--- Saved entries ---
-------
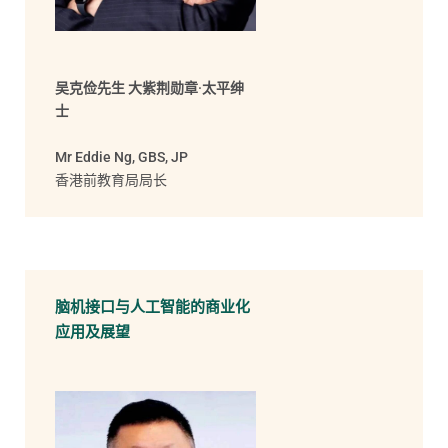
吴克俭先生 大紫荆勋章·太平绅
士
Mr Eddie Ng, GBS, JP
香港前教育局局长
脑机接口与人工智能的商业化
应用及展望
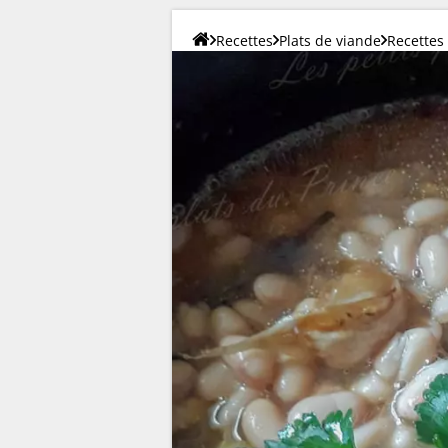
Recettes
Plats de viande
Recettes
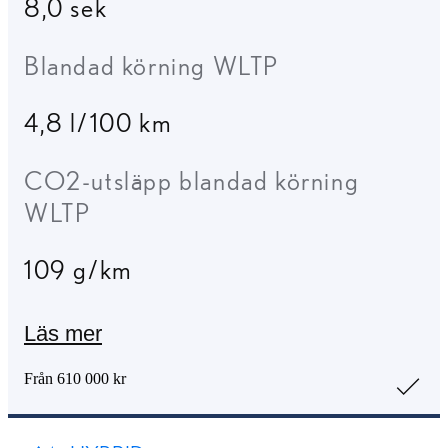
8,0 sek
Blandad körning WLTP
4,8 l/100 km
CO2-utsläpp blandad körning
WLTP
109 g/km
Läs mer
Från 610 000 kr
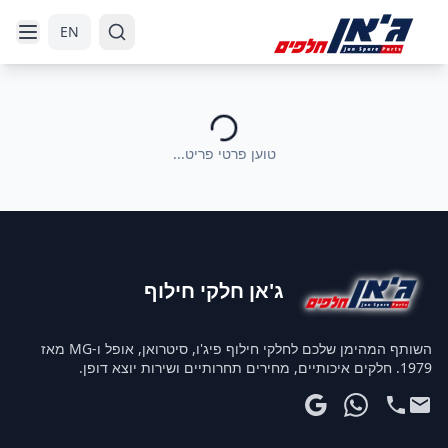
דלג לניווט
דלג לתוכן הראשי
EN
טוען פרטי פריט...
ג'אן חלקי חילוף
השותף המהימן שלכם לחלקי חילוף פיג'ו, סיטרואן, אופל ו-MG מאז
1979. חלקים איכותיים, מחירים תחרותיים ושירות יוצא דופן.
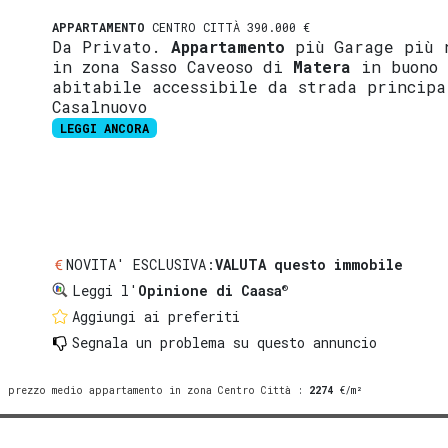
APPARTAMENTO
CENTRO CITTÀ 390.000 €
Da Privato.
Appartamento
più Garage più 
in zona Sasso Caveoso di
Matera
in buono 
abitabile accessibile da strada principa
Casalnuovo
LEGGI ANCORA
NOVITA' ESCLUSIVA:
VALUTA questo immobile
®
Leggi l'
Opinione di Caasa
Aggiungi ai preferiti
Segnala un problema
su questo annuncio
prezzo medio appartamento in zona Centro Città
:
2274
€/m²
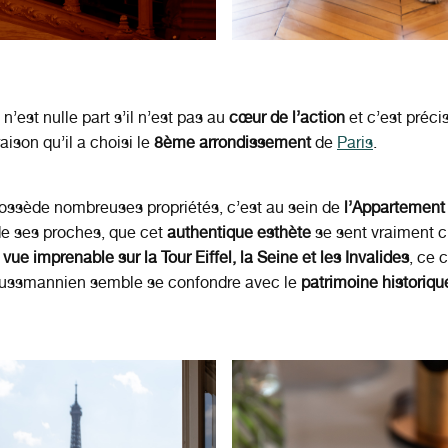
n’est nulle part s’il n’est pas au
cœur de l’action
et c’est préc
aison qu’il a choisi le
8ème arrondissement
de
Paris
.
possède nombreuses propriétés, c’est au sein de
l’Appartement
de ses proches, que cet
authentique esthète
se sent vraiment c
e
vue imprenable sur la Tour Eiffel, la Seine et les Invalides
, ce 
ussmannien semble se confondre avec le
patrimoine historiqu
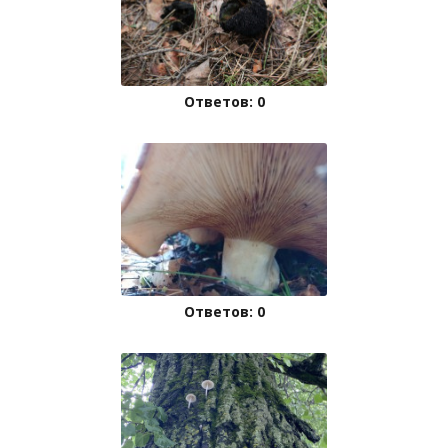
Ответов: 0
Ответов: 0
-------
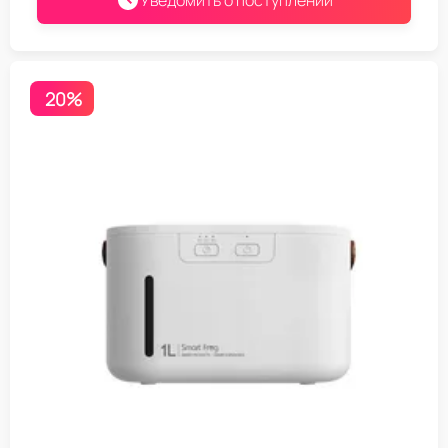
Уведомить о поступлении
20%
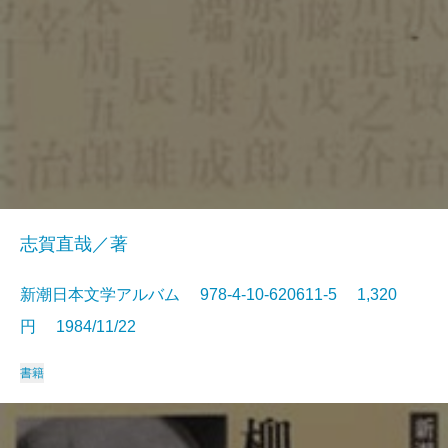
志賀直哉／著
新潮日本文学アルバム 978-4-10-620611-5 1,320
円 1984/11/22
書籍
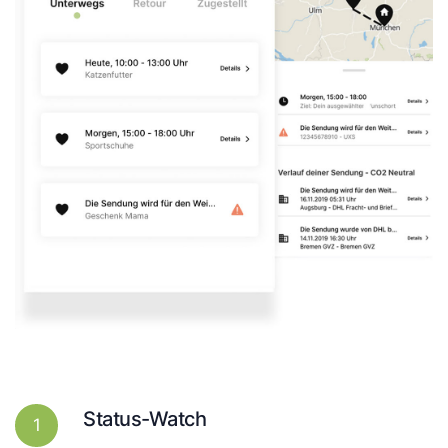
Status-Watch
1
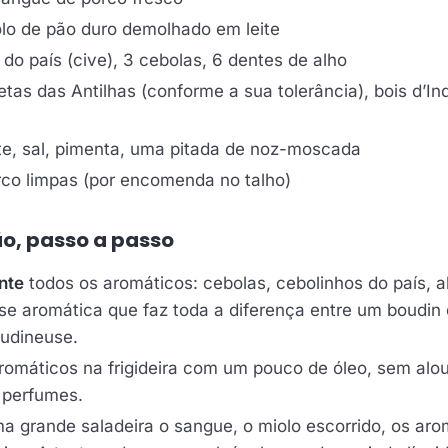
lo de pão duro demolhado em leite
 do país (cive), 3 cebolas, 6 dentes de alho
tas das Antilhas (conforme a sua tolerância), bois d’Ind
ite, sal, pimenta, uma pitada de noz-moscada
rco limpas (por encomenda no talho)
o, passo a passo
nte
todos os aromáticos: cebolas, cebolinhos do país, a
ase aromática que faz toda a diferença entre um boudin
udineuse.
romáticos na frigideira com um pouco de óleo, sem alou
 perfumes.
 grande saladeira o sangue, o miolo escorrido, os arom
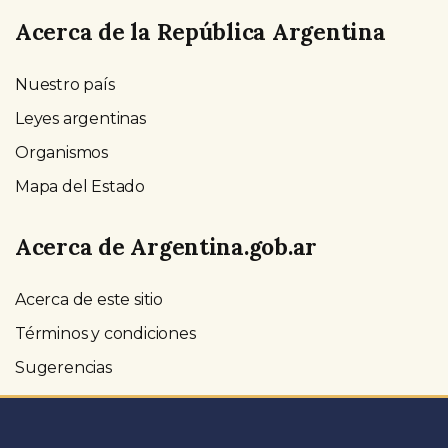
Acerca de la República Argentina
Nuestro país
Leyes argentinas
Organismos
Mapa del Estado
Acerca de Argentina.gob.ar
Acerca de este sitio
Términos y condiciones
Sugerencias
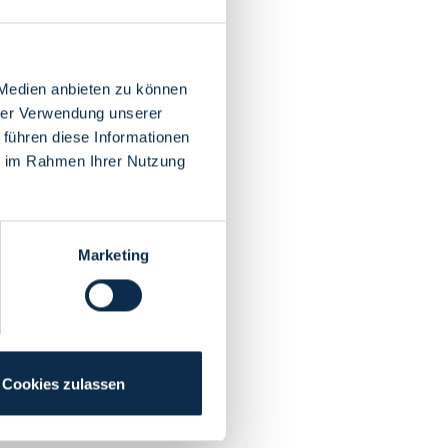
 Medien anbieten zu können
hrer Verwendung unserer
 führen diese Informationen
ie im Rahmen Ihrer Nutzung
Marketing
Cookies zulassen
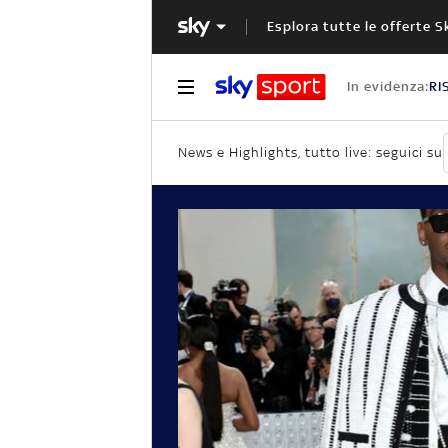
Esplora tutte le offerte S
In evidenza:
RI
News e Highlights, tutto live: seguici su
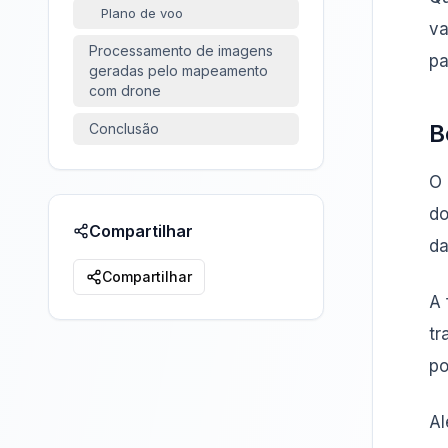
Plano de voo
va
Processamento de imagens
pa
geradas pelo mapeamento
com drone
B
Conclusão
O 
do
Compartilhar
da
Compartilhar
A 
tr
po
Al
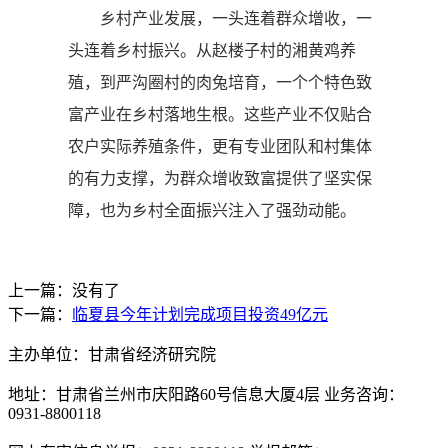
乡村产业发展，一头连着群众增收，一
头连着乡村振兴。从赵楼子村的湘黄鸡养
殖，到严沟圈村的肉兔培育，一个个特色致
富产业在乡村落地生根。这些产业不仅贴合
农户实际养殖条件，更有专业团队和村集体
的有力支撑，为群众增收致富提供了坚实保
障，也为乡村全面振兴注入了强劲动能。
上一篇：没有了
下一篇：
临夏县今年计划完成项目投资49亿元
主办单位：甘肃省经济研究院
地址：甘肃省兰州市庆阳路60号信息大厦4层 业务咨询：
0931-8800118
-------
Search the entries for "país" and copy out each line that has it.

 do país (cive), 3 cebolas, 6 dentes de alho
todos os aromáticos: cebolas, cebolinhos do país, a
Nuestro país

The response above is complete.